Calls for Solent water testing all year round

Quality checks only happen during the summer

Published 13th Oct 2022
Last updated 13th Oct 2022

Gosport MP, Dame Caroline Dinenage, spoke in a debate about sewage discharges, urging the Minister to speed up improvement targets and to increase water testing year-round.

Caroline welcomed the news that illegal discharges will have a 1000-fold increase in fines, from ÂŁ250,000 to ÂŁ250 million. She also welcomes that monitoring of sewage discharges has gone up from 5% in 2016 to 90% today.

Speaking in the debate, however, she urged the government to set more ambitious targets for improving infrastructure and reducing discharges. In addition to this, Caroline spoke of the need to introduce year-round water quality testing, in contrast to current regulations requiring testing to occur between May and September only.

Speaking in the debate, Caroline said: “In Gosport, we regularly experience sewage outflows around our beaches, and that doesn’t always coincide with heavy rainfall.
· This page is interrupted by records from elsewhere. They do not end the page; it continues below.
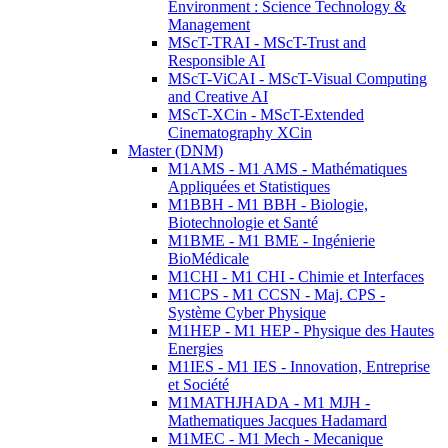
Environment : Science Technology &
Management
MScT-TRAI - MScT-Trust and
Responsible AI
MScT-ViCAI - MScT-Visual Computing
and Creative AI
MScT-XCin - MScT-Extended
Cinematography XCin
Master (DNM)
M1AMS - M1 AMS - Mathématiques
Appliquées et Statistiques
M1BBH - M1 BBH - Biologie,
Biotechnologie et Santé
M1BME - M1 BME - Ingénierie
BioMédicale
M1CHI - M1 CHI - Chimie et Interfaces
M1CPS - M1 CCSN - Maj. CPS -
Système Cyber Physique
M1HEP - M1 HEP - Physique des Hautes
Energies
M1IES - M1 IES - Innovation, Entreprise
et Société
M1MATHJHADA - M1 MJH -
Mathematiques Jacques Hadamard
M1MEC - M1 Mech - Mecanique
“The Environment Agency is only funded to deliver the requirements of the bathing water regulations, to test the waters, between May and September. Therefore, if discharges occur in the winter months the water quality isn’t known.

“Our coastal ecology is impacted all year round, people use the water all year round. Can the government please tell me what thought has been given to asking the Environment Agency, and funding the Environment Agency, to check the waters all year round.”
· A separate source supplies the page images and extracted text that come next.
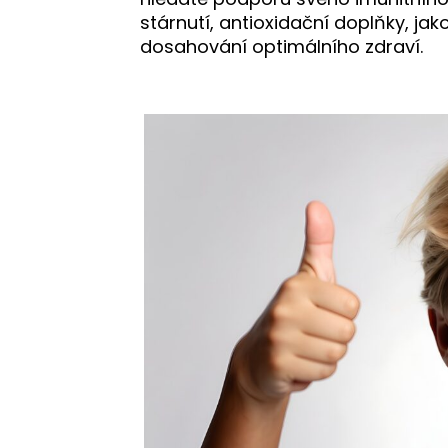
stárnutí, antioxidační doplňky, j
dosahování optimálního zdraví.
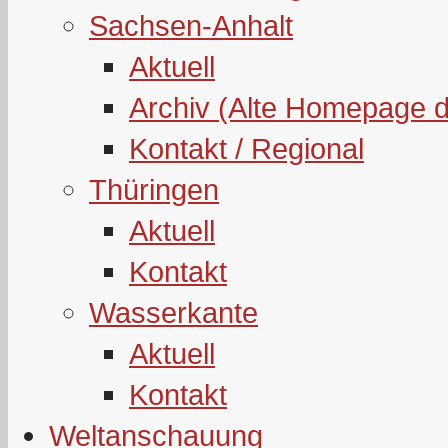
Sachsen-Anhalt
Aktuell
Archiv (Alte Homepage 
Kontakt / Regional
Thüringen
Aktuell
Kontakt
Wasserkante
Aktuell
Kontakt
Weltanschauung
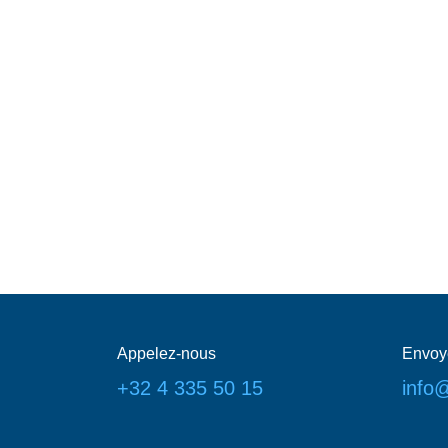
Appelez-nous
Envoy
+32 4 335 50 15
info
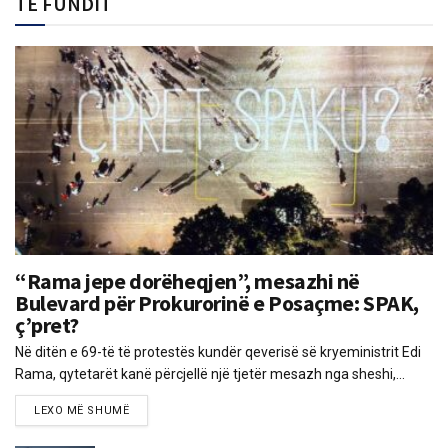
TË FUNDIT
“Rama jepe dorëheqjen”, mesazhi në
Bulevard për Prokurorinë e Posaçme: SPAK,
ç’pret?
Në ditën e 69-të të protestës kundër qeverisë së kryeministrit Edi
Rama, qytetarët kanë përcjellë një tjetër mesazh nga sheshi,...
LEXO MË SHUMË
The responding Minister, Trudy Harrison, said in the debate: “The Secretary of State made our commitment to tackling sewage discharges absolutely clear on his very first day in office. He held a call with water companies’ chief executives, and we are now working with them to explore the acceleration of infrastructure projects.

“Water companies are investing £3.1 billion to deliver the 800 storm overflow improvements across England by 2025, but if we can go further and faster we will. The Secretary of State and myself are challenging those water companies to come up with acceleration plans to clean our water system and ensure we have the infrastructure and the supply for the future.
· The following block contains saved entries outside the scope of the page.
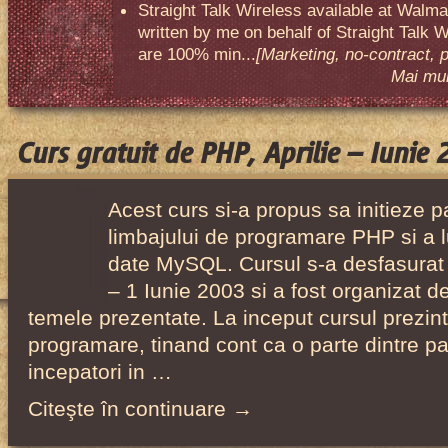
Straight Talk Wireless available at Walma
written by me on behalf of Straight Talk W
are 100% min...
[Marketing, no-contract, 
Mai mult
Curs gratuit de PHP, Aprilie – Iunie
Acest curs si-a propus sa initieze par
limbajului de programare PHP si a l
date MySQL. Cursul s-a desfasurat i
– 1 Iunie 2003 si a fost organizat de 
temele prezentate. La inceput cursul prezinta
programare, tinand cont ca o parte dintre par
incepatori in …
Citeşte în continuare →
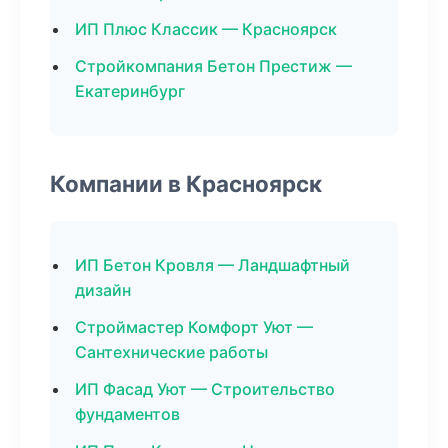
ИП Плюс Классик — Красноярск
Стройкомпания Бетон Престиж —
Екатеринбург
Компании в Красноярск
ИП Бетон Кровля — Ландшафтный
дизайн
Строймастер Комфорт Уют —
Сантехнические работы
ИП Фасад Уют — Строительство
фундаментов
“We have also recently announced that we will bring forward plans to increase the amount that the Environment Agency can directly fine water companies that pollute the environment by a thousandfold, from £250,000 up to £250 million.”

Speaking after the debate, Dame Caroline said: “I am glad that this debate was granted to highlight to the Minister the impact that sewage discharge is having on constituents.

“I regularly have emails in my inbox from constituents who have fallen ill from exposure to dirty sea water. I am therefore pleased to see the government is taking action, with comments from the Minister regarding an acceleration plan, and fines increasing for illegal discharges over 1000 times to £250 million.

“This is, at its core, an infrastructure problem. As such, there is no quick fix. However, more ambitious targets are needed to monitor, test the water quality and reduce the levels of sewage discharges into our waters.”